ファレ戦を見てから、この試合までの間、あと何日と凄い楽しみでした。この気持ちは高田vsヒクソン実現かキッドのDVD到着待ちか位のワクワク感かなぁ。攻防も忘れかけていた静かな展開でも惹き付けられる素晴らしい試合でした。次編も楽しみにしてます。

レガさん!

毎度ながら、そして毎度以上に試合の緊張感がビッシビシと伝わってくるブログ。ありがとうございます。

ナチュラルに鈴木秀樹の名まで。

どこもかしこもナンチャラ大賞が溢れる昨今、一応顔出し程度にノミネートはされているものの、どこか「腫れ物」の感が否めません。

私自身も正面切って振り返りができているかといえば……。

今は座してレガさんの紐解き方を堪能させていただきます。
よろしくお願いします!!

>みーさん

コメ返が遅くなりまして申し訳ございません。

いつも以上に写真が沢山!<今年最後ですので、頑張ってみました(笑)。

そうそう、あの三点倒立( ゚д゚)色々 思い出します<柴田のプロレスの幅が大きく広がっていましたもんね。

このカードが決まってからワクワク<近年のファンも、長く見続けたファンも、大多数が胸をときめかせたマッチアップでした。内容も素晴らしかった。

メリークリスマス♪<遅くなっちゃいましたが、メリークリスマス(^^♪

>aliveさん

コメ返が遅くなりまして申し訳ございません。

ファレ戦を見てから、この試合までの間…高田vsヒクソン実現かキッドのDVD到着待ちか位のワクワク感<上でみーさんもコメされていますが、オールドファンにも近年のファンにも伝わってた試合ですよね。それも、その例え方で言うならばaliveさん的には最大限の期待値じゃないですか!?

攻防も忘れかけていた静かな展開でも惹き付けられる素晴らしい試合<出し切った柴田も凄いですし、それを受け切ったオカダも凄いチャンピオンだと思いました。

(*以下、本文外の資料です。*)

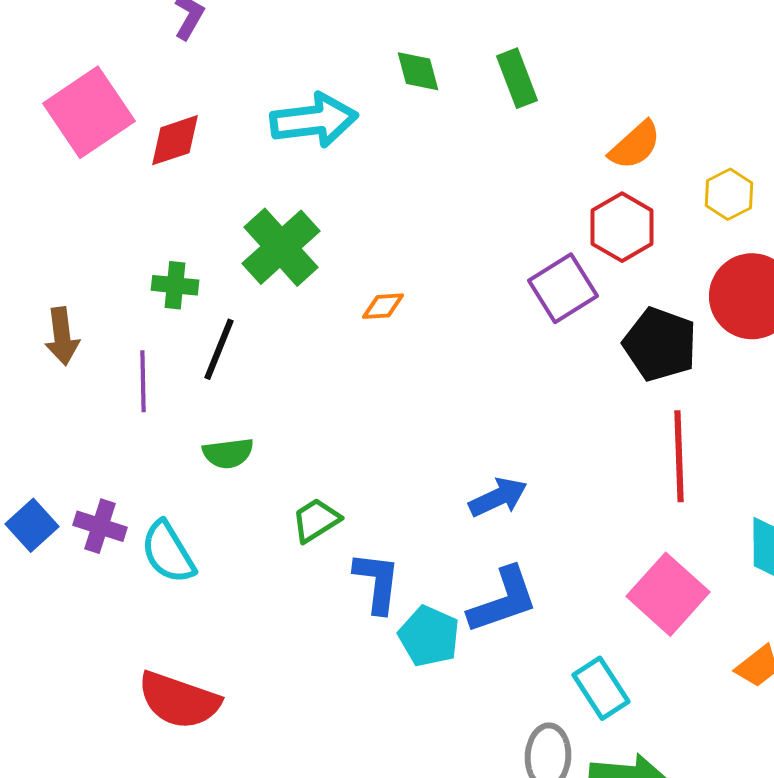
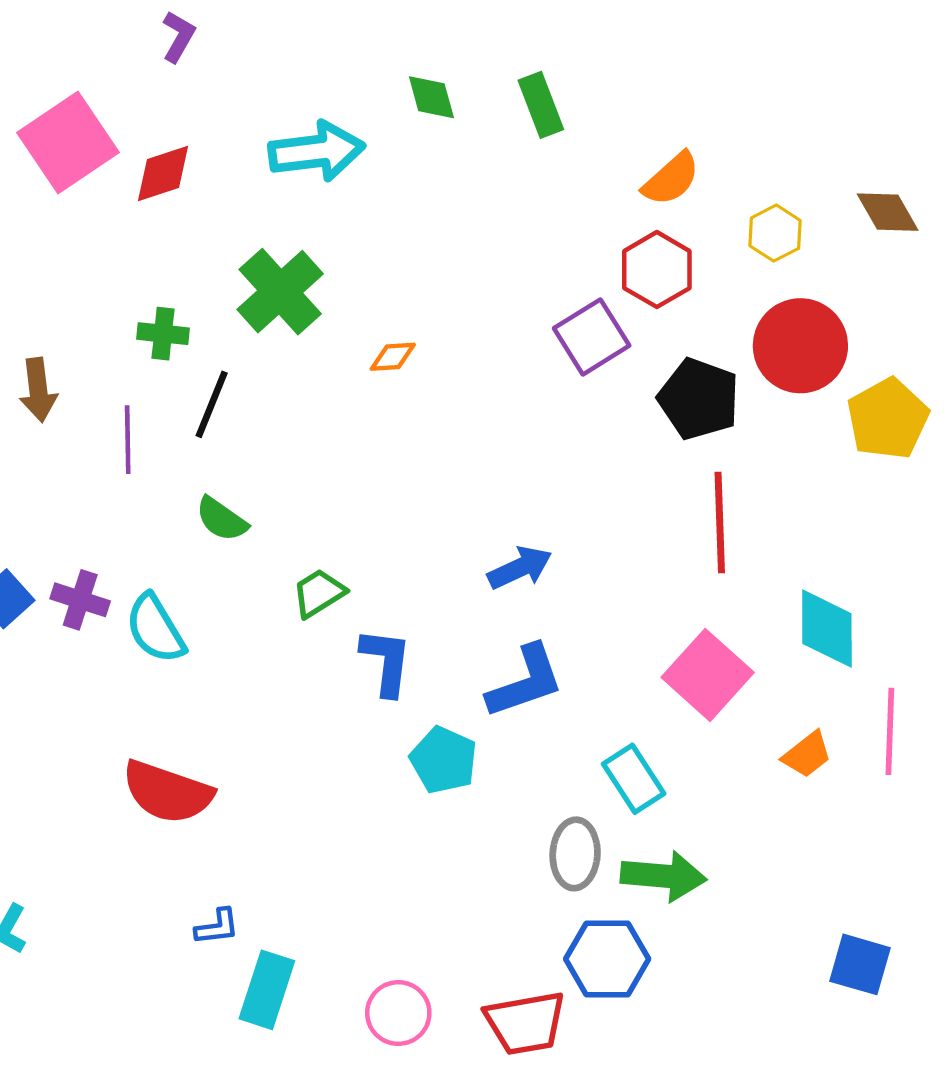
green semicircle: (228, 453) -> (222, 519), turned 42
cyan pentagon: (429, 636) -> (444, 760), moved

当たり前の事かも知れませんが、一個一個ちゃんと対応してるんですよね。

>駒シバさん

コメ返が遅くなりまして申し訳ございません。

こちらこそ、貴ブログでご紹介下さり、ありがとうございます。

ナチュラルに鈴木秀樹の名<実は結構以前から書いてきたんですけどね(笑)。
でも今度のドームがジェリコ以外現有戦力でフルハウス実現したら、鈴木みたいな面倒臭いレスラーは不要なんでしょうね。
満員記録した上で鈴木も取り込むのが昔の新日本だったんですけど。

座してレガさんの紐解き方を堪能<いやいや、心地良いプレッシャーありがとうございました(笑)。
一応、昨夜のUPで記事は完結しましたが、柴田勝頼のプロレスはまだ完結しません。締めの数行が何よりのメッセージです。そこは「以上!!」ではないのです。
紫レガとは?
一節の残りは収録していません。